Exercise aim: Every line that contains the word "Также" is to be copied from the listing.

Data for review:
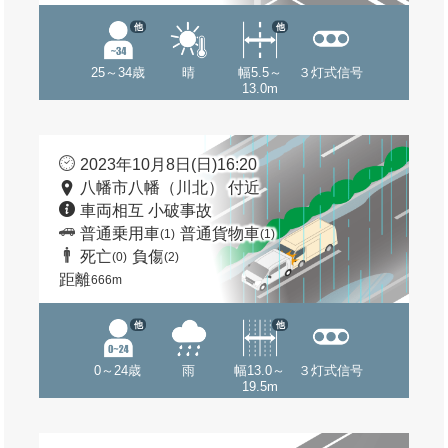
他
他
25～34歳
晴
幅5.5～
３灯式信号
13.0m
2023年10月8日(日)16:20
八幡市八幡（川北） 付近
車両相互 小破事故
普通乗用車
普通貨物車
(1)
(1)
死亡
負傷
(0)
(2)
距離
666m
他
他
0～24歳
雨
幅13.0～
３灯式信号
19.5m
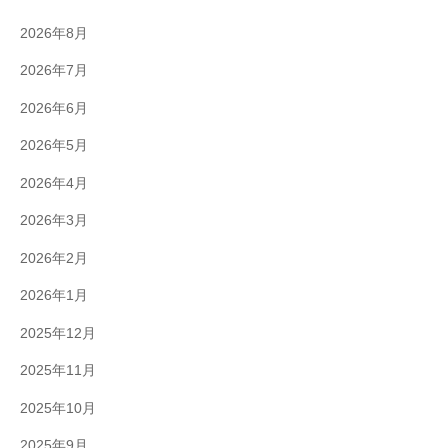
2026年8月
2026年7月
2026年6月
2026年5月
2026年4月
2026年3月
2026年2月
2026年1月
2025年12月
2025年11月
2025年10月
2025年9月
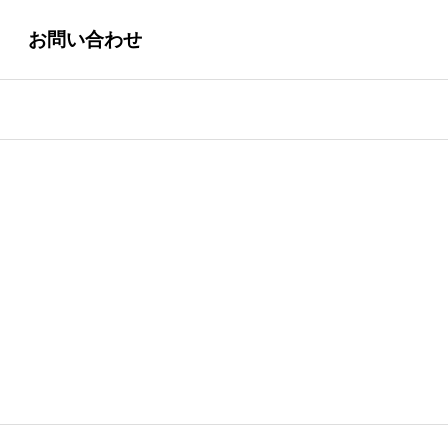
お問い合わせ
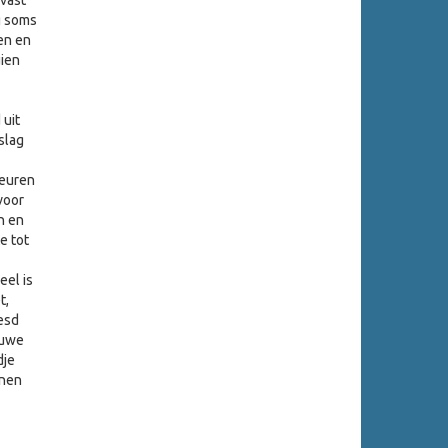
lvast
g soms
en en
ien
 uit
slag
leuren
voor
n en
e tot
eel is
t,
esd
euwe
dje
nnen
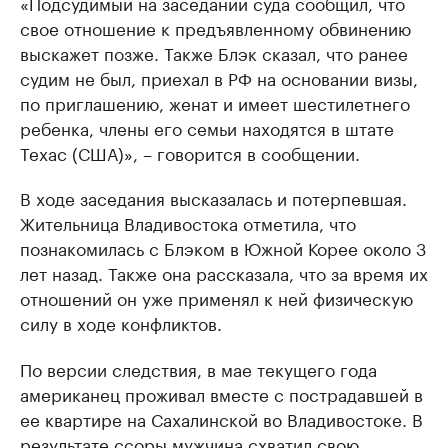
«Подсудимый на заседании суда сообщил, что
свое отношение к предъявленному обвинению
выскажет позже. Также Блэк сказал, что ранее
судим не был, приехал в РФ на основании визы,
по приглашению, женат и имеет шестилетнего
ребенка, члены его семьи находятся в штате
Техас (США)», – говорится в сообщении.
В ходе заседания высказалась и потерпевшая.
Жительница Владивостока отметила, что
познакомилась с Блэком в Южной Корее около 3
лет назад. Также она рассказала, что за время их
отношений он уже применял к ней физическую
силу в ходе конфликтов.
По версии следствия, в мае текущего года
американец проживал вместе с пострадавшей в
ее квартире на Сахалинской во Владивостоке. В
результате ссоры мужчина схватил свою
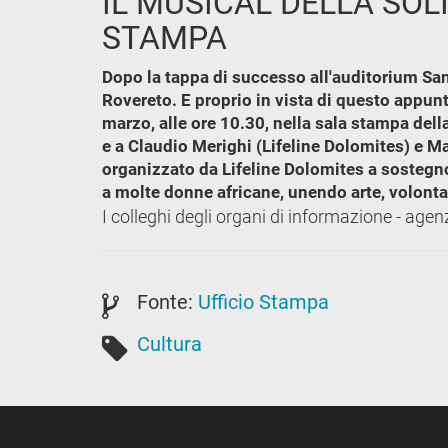
IL MUSICAL DELLA SOL
STAMPA
Dopo la tappa di successo all'auditorium Sant
Rovereto. E proprio in vista di questo appun
marzo, alle ore 10.30, nella sala stampa dell
e a Claudio Merighi (Lifeline Dolomites) e Mau
organizzato da Lifeline Dolomites a sostegn
a molte donne africane, unendo arte, volontar
I colleghi degli organi di informazione - agen
Fonte:
Ufficio Stampa
Cultura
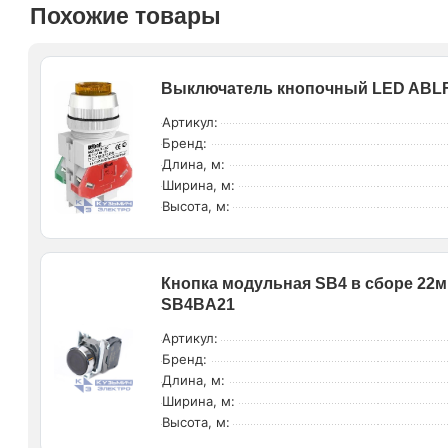
Похожие товары
Выключатель кнопочный LED ABLFP
Артикул:
Бренд:
Длина, м:
Ширина, м:
Высота, м:
Кнопка модульная SB4 в сборе 22м
SB4BA21
Артикул:
Бренд:
Длина, м:
Ширина, м:
Высота, м:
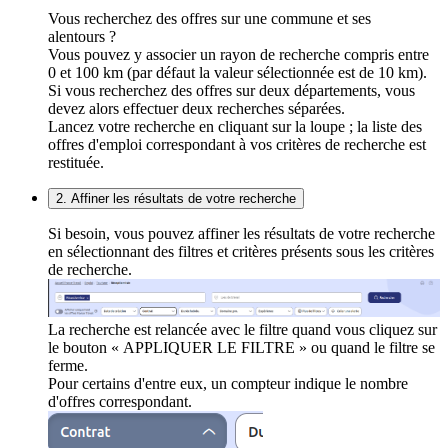
Vous recherchez des offres sur une commune et ses
alentours ?
Vous pouvez y associer un rayon de recherche compris entre
0 et 100 km (par défaut la valeur sélectionnée est de 10 km).
Si vous recherchez des offres sur deux départements, vous
devez alors effectuer deux recherches séparées.
Lancez votre recherche en cliquant sur la loupe ; la liste des
offres d'emploi correspondant à vos critères de recherche est
restituée.
2. Affiner les résultats de votre recherche
Si besoin, vous pouvez affiner les résultats de votre recherche
en sélectionnant des filtres et critères présents sous les critères
de recherche.
La recherche est relancée avec le filtre quand vous cliquez sur
le bouton « APPLIQUER LE FILTRE » ou quand le filtre se
ferme.
Pour certains d'entre eux, un compteur indique le nombre
d'offres correspondant.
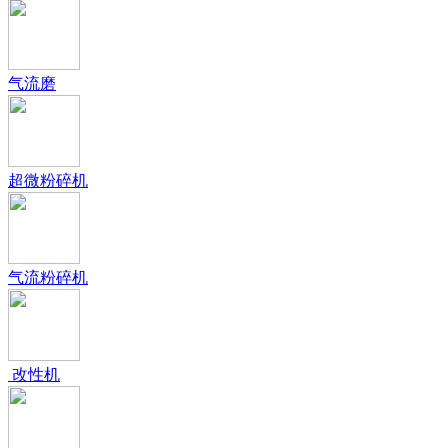
气流磨
超微粉碎机
气流粉碎机
改性机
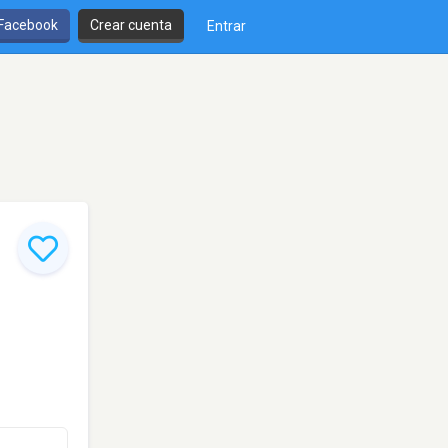
 Facebook
Crear cuenta
Entrar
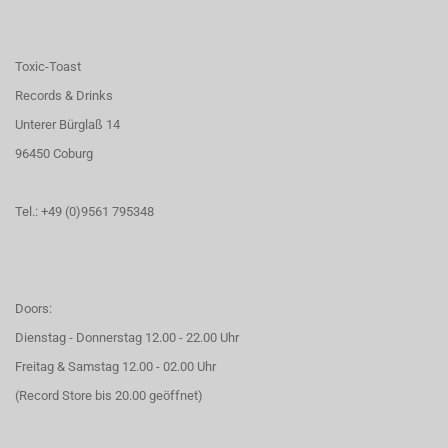
Toxic-Toast
Records & Drinks
Unterer Bürglaß 14
96450 Coburg
Tel.: +49 (0)9561 795348
Doors:
Dienstag - Donnerstag 12.00 - 22.00 Uhr
Freitag & Samstag 12.00 - 02.00 Uhr
(Record Store bis 20.00 geöffnet)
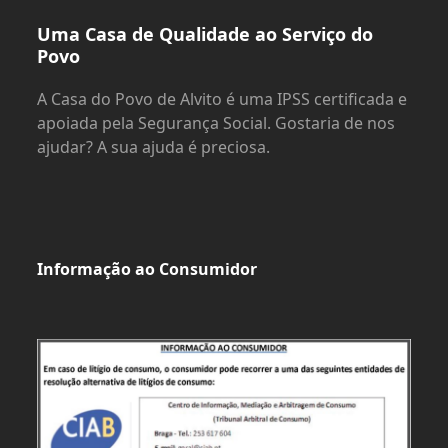
Uma Casa de Qualidade ao Serviço do
Povo
A Casa do Povo de Alvito é uma IPSS certificada e
apoiada pela Segurança Social. Gostaria de nos
ajudar? A sua ajuda é preciosa.
Informação ao Consumidor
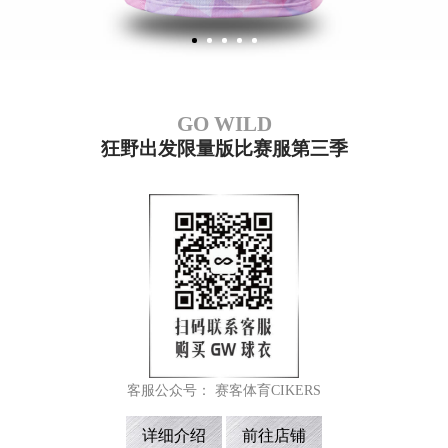
球
比
GO WILD
赛
狂野出发限量版比赛服第三季
服
队
服
麻
客服公众号： 赛客体育CIKERS
花
详细介绍
前往店铺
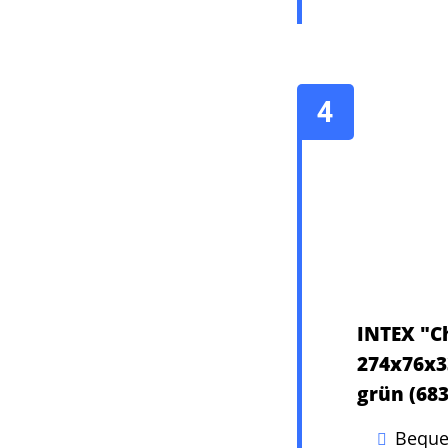
INTEX "C
274x76x3
grün (68
Beque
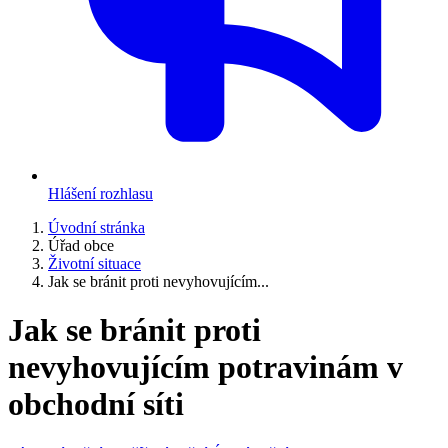
Hlášení rozhlasu
Úvodní stránka
Úřad obce
Životní situace
Jak se bránit proti nevyhovujícím...
Jak se bránit proti
nevyhovujícím potravinám v
obchodní síti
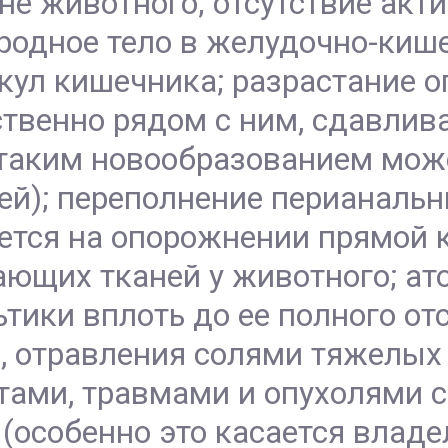
не животного; отсутствие акт
одное тело в желудочно-кише
кул кишечника; разрастание о
венно рядом с ним, сдавливая
(таким новообразованием може
лей); переполнение перианаль
ется на опорожнении прямой 
ющих тканей у животного; ато
тики вплоть до ее полного от
, отравления солями тяжелых
ами, травмами и опухолями с
особенно это касается владе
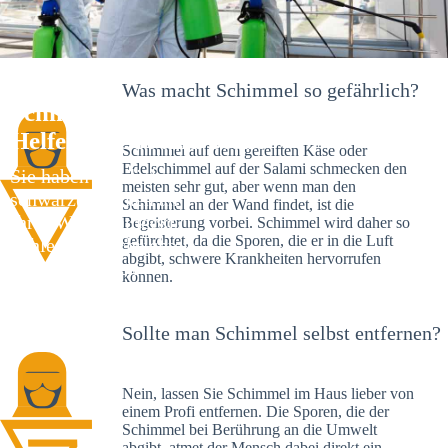
Was macht Schimmel so gefährlich?
Schimmelexperte in Rot – Ihr
Helfer an Ort und Stelle
Schimmel auf dem gereiften Käse oder
Edelschimmel auf der Salami schmecken den
Sie haben kürzlich
meisten sehr gut, aber wenn man den
schwarze Flecken an
Schimmel an der Wand findet, ist die
Ihrer Wand entdeckt?
Begeisterung vorbei. Schimmel wird daher so
gefürchtet, da die Sporen, die er in die Luft
Schlechte Nachrichten:
abgibt, schwere Krankheiten hervorrufen
Sie haben einen
können.
Schimmelbefall in
Ihrem Haus.
Sollte man Schimmel selbst entfernen?
Nein, lassen Sie Schimmel im Haus lieber von
einem Profi entfernen. Die Sporen, die der
Schimmel bei Berührung an die Umwelt
abgibt, atmet der Mensch dabei direkt ein.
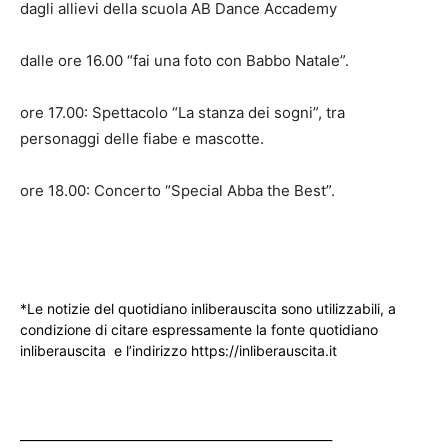
dagli allievi della scuola​ AB Dance Accademy​
dalle ore 16.00 “fai una foto con Babbo Natale”.
ore 17.00: Spettacolo​ “La stanza dei sogni”,​ tra
personaggi delle fiabe e mascotte.​
ore 18.00: Concerto “Special Abba the Best”.
*Le notizie del quotidiano inliberauscita sono utilizzabili, a
condizione di citare espressamente la fonte quotidiano
inliberauscita e l’indirizzo https://inliberauscita.it
____________________________________________________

Problem solution:
выскажет позже. Также Блэк сказал, что ранее
лет назад. Также она рассказала, что за время их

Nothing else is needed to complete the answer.